◆ Dataset excerpts
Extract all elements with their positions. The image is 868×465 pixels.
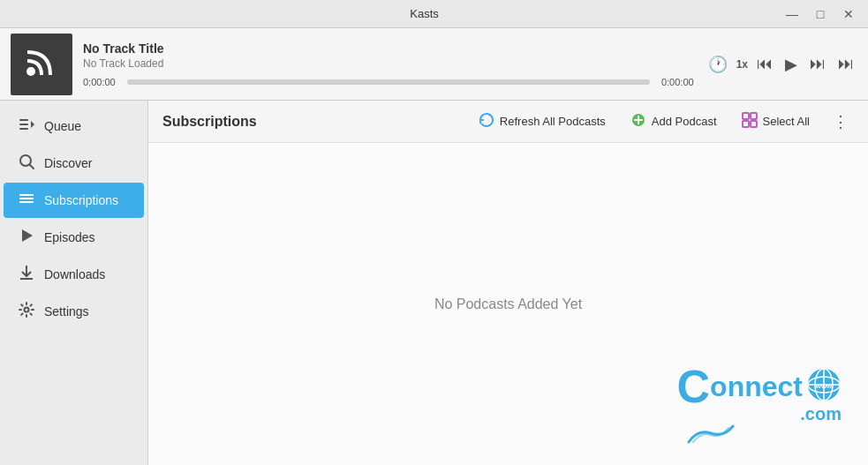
album-art — [11, 34, 72, 95]
track-title: No Track Title — [83, 41, 694, 56]
svg-rect-3 — [19, 128, 28, 130]
rss-icon — [24, 43, 59, 86]
svg-marker-4 — [31, 121, 34, 128]
maximize-button[interactable]: □ — [808, 4, 833, 24]
title-bar: Kasts — □ ✕ — [0, 0, 868, 28]
sidebar-item-settings[interactable]: Settings — [4, 294, 144, 329]
episodes-icon — [18, 228, 35, 247]
main-content: Subscriptions Refresh All Podcasts — [148, 101, 868, 465]
downloads-icon — [18, 265, 35, 284]
select-all-label: Select All — [763, 115, 810, 128]
app-body: Queue Discover Subscriptions — [0, 101, 868, 465]
time-end: 0:00:00 — [657, 77, 694, 87]
empty-message: No Podcasts Added Yet — [434, 296, 582, 312]
svg-rect-8 — [19, 198, 34, 199]
svg-rect-2 — [19, 124, 28, 125]
play-icon: ▶ — [785, 55, 797, 74]
svg-rect-1 — [19, 119, 28, 121]
timer-button[interactable]: 🕐 — [705, 51, 731, 78]
svg-rect-18 — [751, 113, 757, 119]
skip-forward-button[interactable]: ⏭ — [806, 51, 829, 77]
select-all-button[interactable]: Select All — [735, 109, 817, 135]
subscriptions-icon — [18, 191, 35, 210]
watermark-onnect: onnect — [710, 371, 803, 403]
sidebar-item-subscriptions-label: Subscriptions — [44, 193, 118, 207]
content-title: Subscriptions — [162, 114, 461, 130]
close-button[interactable]: ✕ — [836, 4, 861, 24]
refresh-icon — [479, 112, 494, 131]
watermark-globe-icon: www — [806, 367, 842, 406]
svg-point-5 — [20, 155, 31, 166]
svg-point-13 — [25, 308, 29, 312]
content-header: Subscriptions Refresh All Podcasts — [148, 101, 868, 143]
player-bar: No Track Title No Track Loaded 0:00:00 0… — [0, 28, 868, 101]
select-all-icon — [742, 112, 758, 131]
skip-back-icon: ⏮ — [757, 55, 773, 73]
sidebar-item-discover-label: Discover — [44, 156, 92, 170]
settings-icon — [18, 302, 35, 321]
sidebar-item-downloads[interactable]: Downloads — [4, 257, 144, 292]
sidebar-item-episodes-label: Episodes — [44, 230, 95, 244]
sidebar: Queue Discover Subscriptions — [0, 101, 148, 465]
svg-rect-9 — [19, 201, 34, 203]
svg-text:www: www — [815, 382, 833, 390]
timer-icon: 🕐 — [708, 55, 728, 74]
add-podcast-button[interactable]: Add Podcast — [623, 109, 724, 135]
skip-end-button[interactable]: ⏭ — [834, 51, 857, 77]
add-icon — [630, 112, 646, 131]
play-button[interactable]: ▶ — [781, 51, 801, 78]
discover-icon — [18, 154, 35, 173]
svg-rect-7 — [19, 194, 34, 196]
svg-rect-17 — [743, 113, 749, 119]
app-title: Kasts — [69, 7, 780, 20]
svg-marker-10 — [22, 229, 33, 242]
sidebar-item-settings-label: Settings — [44, 304, 89, 319]
refresh-all-button[interactable]: Refresh All Podcasts — [472, 109, 613, 135]
sidebar-item-subscriptions[interactable]: Subscriptions — [4, 183, 144, 218]
overflow-menu-button[interactable]: ⋮ — [827, 109, 854, 135]
time-start: 0:00:00 — [83, 77, 120, 87]
content-body: No Podcasts Added Yet C onnect — [148, 143, 868, 465]
player-controls: 🕐 1x ⏮ ▶ ⏭ ⏭ — [705, 51, 857, 78]
window-controls: — □ ✕ — [780, 4, 861, 24]
progress-bar[interactable] — [127, 79, 650, 85]
skip-forward-icon: ⏭ — [810, 55, 826, 73]
sidebar-item-episodes[interactable]: Episodes — [4, 220, 144, 255]
watermark: C onnect www — [677, 364, 842, 447]
sidebar-item-discover[interactable]: Discover — [4, 146, 144, 181]
svg-point-0 — [26, 67, 35, 76]
sidebar-item-downloads-label: Downloads — [44, 267, 105, 281]
minimize-button[interactable]: — — [780, 4, 804, 24]
skip-back-button[interactable]: ⏮ — [753, 51, 776, 77]
sidebar-item-queue[interactable]: Queue — [4, 109, 144, 144]
sidebar-item-queue-label: Queue — [44, 119, 81, 133]
speed-badge[interactable]: 1x — [736, 58, 748, 71]
add-podcast-label: Add Podcast — [652, 115, 717, 128]
queue-icon — [18, 116, 35, 136]
svg-rect-20 — [751, 121, 757, 127]
watermark-c: C — [677, 364, 711, 409]
track-info: No Track Title No Track Loaded 0:00:00 0… — [83, 41, 694, 87]
progress-row: 0:00:00 0:00:00 — [83, 77, 694, 87]
svg-rect-19 — [743, 121, 749, 127]
svg-line-6 — [30, 165, 34, 169]
track-subtitle: No Track Loaded — [83, 57, 694, 70]
refresh-all-label: Refresh All Podcasts — [500, 115, 606, 128]
skip-end-icon: ⏭ — [838, 55, 854, 73]
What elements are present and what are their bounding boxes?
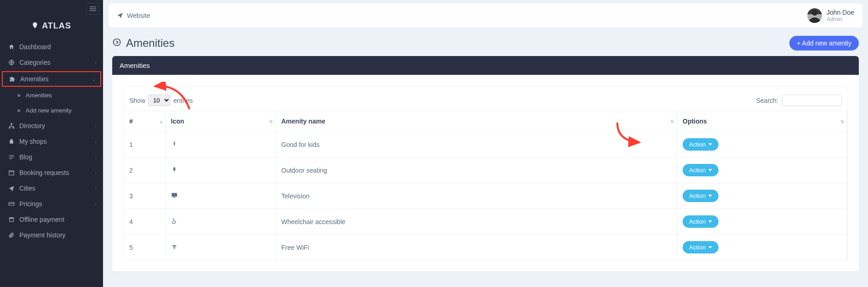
- svg-rect-19: [172, 193, 177, 197]
- calendar-icon: [6, 169, 17, 176]
- sidebar-item-payment-history[interactable]: Payment history: [0, 227, 103, 243]
- chevron-right-icon: ›: [95, 155, 97, 160]
- main-content: Website John Doe Admin Amenities + Add n…: [103, 0, 868, 287]
- cell-number: 1: [124, 132, 165, 158]
- action-button[interactable]: Action: [683, 138, 719, 151]
- sidebar-nav: Dashboard Categories › Amenities ⌄ Ameni…: [0, 39, 103, 243]
- panel-title: Amenities: [112, 56, 859, 75]
- cell-icon: [165, 158, 276, 183]
- sidebar-item-label: Categories: [19, 59, 95, 66]
- chevron-right-icon: ›: [95, 186, 97, 191]
- sidebar-item-directory[interactable]: Directory ›: [0, 118, 103, 134]
- sidebar-item-label: Booking requests: [19, 169, 95, 176]
- show-label: Show: [129, 97, 145, 104]
- action-button[interactable]: Action: [683, 164, 719, 176]
- table-row: 5Free WiFiAction: [124, 235, 847, 260]
- caret-down-icon: [708, 143, 712, 146]
- sidebar-item-pricings[interactable]: Pricings ›: [0, 196, 103, 212]
- amenities-table: #▴ Icon⇅ Amenity name⇅ Options⇅ 1Good fo…: [124, 111, 847, 260]
- archive-icon: [6, 216, 17, 223]
- caret-down-icon: [708, 195, 712, 197]
- sidebar-item-dashboard[interactable]: Dashboard: [0, 39, 103, 55]
- arrow-circle-icon: [112, 37, 121, 50]
- sidebar: ATLAS Dashboard Categories › Amenities ⌄…: [0, 0, 103, 287]
- cell-options: Action: [677, 235, 847, 260]
- wheelchair-icon: [171, 218, 178, 225]
- svg-rect-2: [90, 11, 96, 11]
- cell-name: Free WiFi: [276, 235, 677, 260]
- th-number[interactable]: #▴: [124, 111, 165, 132]
- sort-icon: ⇅: [840, 119, 843, 124]
- svg-rect-6: [9, 127, 11, 129]
- sidebar-item-categories[interactable]: Categories ›: [0, 55, 103, 70]
- chevron-right-icon: ›: [95, 124, 97, 129]
- search-input[interactable]: [782, 95, 842, 106]
- sidebar-item-label: Pricings: [19, 200, 95, 208]
- svg-point-17: [173, 141, 174, 142]
- user-name: John Doe: [827, 9, 854, 16]
- table-row: 1Good for kidsAction: [124, 132, 847, 158]
- action-button[interactable]: Action: [683, 190, 719, 202]
- entries-select[interactable]: 10: [148, 95, 171, 106]
- brand-logo[interactable]: ATLAS: [0, 17, 103, 39]
- sidebar-item-offline-payment[interactable]: Offline payment: [0, 212, 103, 227]
- chevron-right-icon: ›: [95, 60, 97, 65]
- svg-rect-9: [9, 157, 14, 157]
- add-amenity-button[interactable]: + Add new amenity: [789, 36, 859, 51]
- avatar[interactable]: [807, 8, 822, 23]
- sidebar-item-my-shops[interactable]: My shops ›: [0, 134, 103, 149]
- sidebar-item-label: Payment history: [19, 231, 97, 239]
- cell-number: 2: [124, 158, 165, 183]
- sidebar-item-amenities[interactable]: Amenities ⌄: [2, 71, 101, 87]
- sidebar-subitem-add-amenity[interactable]: Add new amenity: [0, 103, 103, 118]
- th-options[interactable]: Options⇅: [677, 111, 847, 132]
- cell-name: Television: [276, 183, 677, 209]
- sidebar-item-label: Cities: [19, 185, 95, 192]
- cell-number: 5: [124, 235, 165, 260]
- svg-point-20: [173, 218, 174, 219]
- sidebar-subitem-amenities-list[interactable]: Amenities: [0, 88, 103, 103]
- plane-icon: [6, 185, 17, 191]
- user-role: Admin: [827, 16, 854, 23]
- sidebar-item-cities[interactable]: Cities ›: [0, 180, 103, 196]
- menu-toggle-button[interactable]: [86, 3, 99, 15]
- website-link-label: Website: [127, 12, 150, 19]
- svg-rect-5: [11, 123, 12, 124]
- user-menu[interactable]: John Doe Admin: [827, 9, 854, 23]
- tree-icon: [171, 167, 178, 174]
- chevron-right-icon: ›: [95, 202, 97, 207]
- cell-icon: [165, 132, 276, 158]
- sidebar-item-label: Amenities: [26, 92, 52, 99]
- table-row: 4Wheelchair accessibleAction: [124, 209, 847, 235]
- clip-icon: [6, 232, 17, 238]
- sort-icon: ⇅: [670, 119, 673, 124]
- cell-icon: [165, 183, 276, 209]
- th-name[interactable]: Amenity name⇅: [276, 111, 677, 132]
- action-button[interactable]: Action: [683, 215, 719, 228]
- website-link[interactable]: Website: [117, 12, 150, 20]
- svg-point-16: [114, 39, 121, 46]
- search-label: Search:: [756, 97, 778, 104]
- sidebar-item-label: Offline payment: [19, 216, 97, 223]
- th-icon[interactable]: Icon⇅: [165, 111, 276, 132]
- cell-name: Outdoor seating: [276, 158, 677, 183]
- sort-icon: ▴: [160, 119, 161, 124]
- svg-rect-13: [9, 203, 14, 204]
- bag-icon: [6, 138, 17, 145]
- sidebar-item-booking-requests[interactable]: Booking requests ›: [0, 165, 103, 180]
- action-button[interactable]: Action: [683, 241, 719, 253]
- svg-rect-1: [90, 8, 96, 9]
- cell-number: 4: [124, 209, 165, 235]
- caret-down-icon: [708, 246, 712, 248]
- svg-point-21: [174, 248, 175, 249]
- sidebar-item-label: My shops: [19, 138, 95, 145]
- plane-icon: [117, 12, 123, 20]
- home-icon: [6, 44, 17, 50]
- cell-number: 3: [124, 183, 165, 209]
- table-row: 3TelevisionAction: [124, 183, 847, 209]
- cell-options: Action: [677, 183, 847, 209]
- sidebar-item-label: Blog: [19, 153, 95, 161]
- topbar: Website John Doe Admin: [109, 4, 862, 28]
- sidebar-item-blog[interactable]: Blog ›: [0, 149, 103, 165]
- chevron-right-icon: ›: [95, 139, 97, 144]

◆ How to complete this task
Among the records, find each line where the word "point" occurs, and copy it.

◆ Output of the exercise
svg-point-5 — [20, 155, 31, 166]
svg-point-13 — [25, 308, 29, 312]
svg-point-0 — [26, 67, 35, 76]
- svg-point-17: [173, 141, 174, 142]
- svg-point-20: [173, 218, 174, 219]
- svg-point-16: [114, 39, 121, 46]
- svg-point-21: [174, 248, 175, 249]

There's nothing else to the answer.